Потом я понял, что перепонки мои дрожат не только от визга карги. Не видя его, я знал, что мой призрачный брат сгибается пополам, содрогается от хохота:
– Не уберегли! Не знал, что за ужас с ним творят! Несмышлёныш! Невинная жертва! Растлённая этой… Престарелой… Двадцатипятилетней… Развратницей!
Ржал он без удовольствия – злобно, болезненно, на грани кашля и крика. По чести, с ним случилась форменная истерика. Зато я пришёл в прекрасное расположение духа и еле удержал танцующие на пути к улыбке уголки губ: ситуация в самом деле была уморительной.
Обогнув горланящую каргу и сцепившую пальцы Эхо, я прошёл на кухню. Напевая, стукнул стаканом о столешницу, наполнил его водой, развязал ладанку, наугад вытащил камешек, – возьмись я сравнивать ядовитых близнецов, проблема выбора имела все шансы занять меня до ночи.
Одинокий сгусток отравы нырнул с весёлым плеском, секунду покоился на дне, потом вспыхнул белоснежной пеной, которая вскоре рассеялась, сдулась, усугубив прозрачность стекла и хрустальное сияние воды.
– Мам, – насилие, применённое к языку, возмутило вкусовые рецепторы, будто я набрал под нёбо приторной, гнилостной жижи. – На, мам, успокойся.
Карга оторопела. Застыла, не закрыв рот. Звук сошёл на нет постепенно. Сверкнула глазами. Уверен, она не думала, не анализировала мотивы, но автопилот вёл её в дебри, в болото, во власть иллюзии: я раскаялся, испугался, сломался, теперь она пойдёт в атаку…
– Мне? Мне успокоиться?! Мне?! – разразилась торжествующим кличем.
На таких децибелах она ещё не вопила. Последнее «мне?!» вышло с посвистом, с предвестником сипения. Можно ли было терять форму, когда мы едва вышли на новый виток? Старуха схватила стакан и влила его в глотку одним махом.

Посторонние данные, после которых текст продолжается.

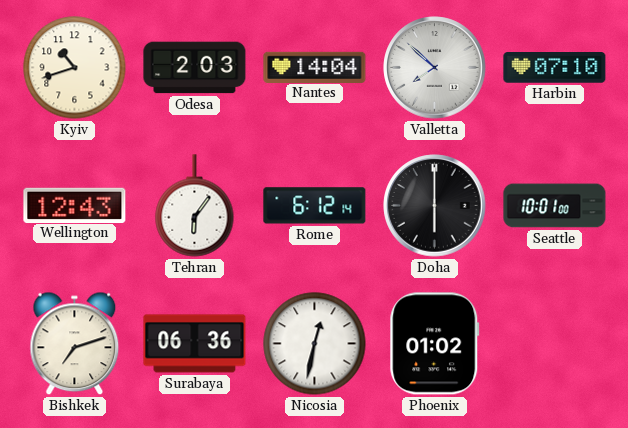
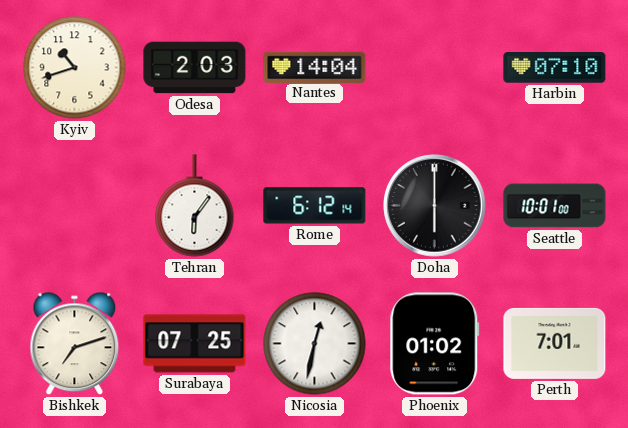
Valletta: 7:52 -> none
Wellington: 12:43 -> none
Surabaya: 06:36 -> 07:25
Perth: none -> 7:01
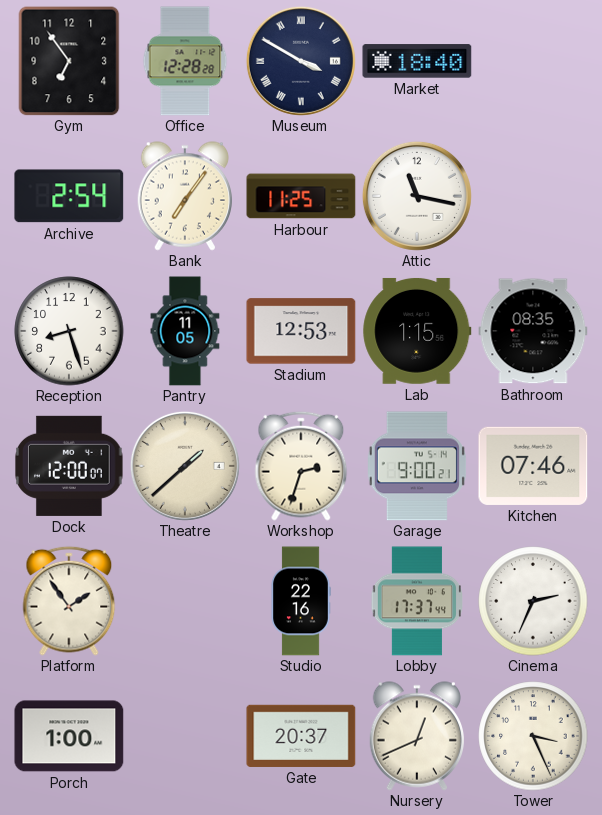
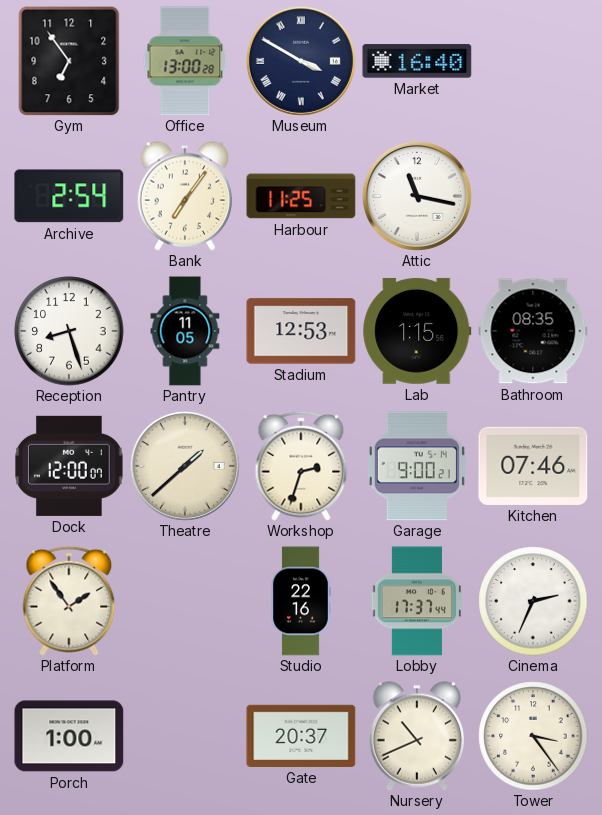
Office: 12:28 -> 13:00
Market: 18:40 -> 16:40
Nursery: 12:41 -> 10:41
Tower: 3:26 -> 3:24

Она кричала мне в лицо минуту, две, три. Лексика была та же – «бедный, сам не понял, я не доглядела» – но тональность сменилась. Я должен был признать вину, грех и позор, расписаться в беззащитности, сдать оружие.
Потом кричала, как взбесившийся телевизор в дождливый день: пропуская слоги, подменяя фразы раскатистыми хрипами, отряхиваясь, охаживая глухими хлопками живот и грудь, пытаясь избавиться от чего-то непонятного, надоедливого, отмахнуться от того, что мешало вопить. Скукоженная физиономия расправилась, как надутый мяч, налилась кровью.
– Ой, довели!
Осознав, что дурно ей по-настоящему, карга вторично восторжествовала и с избыточной неуклюжестью осела на пол.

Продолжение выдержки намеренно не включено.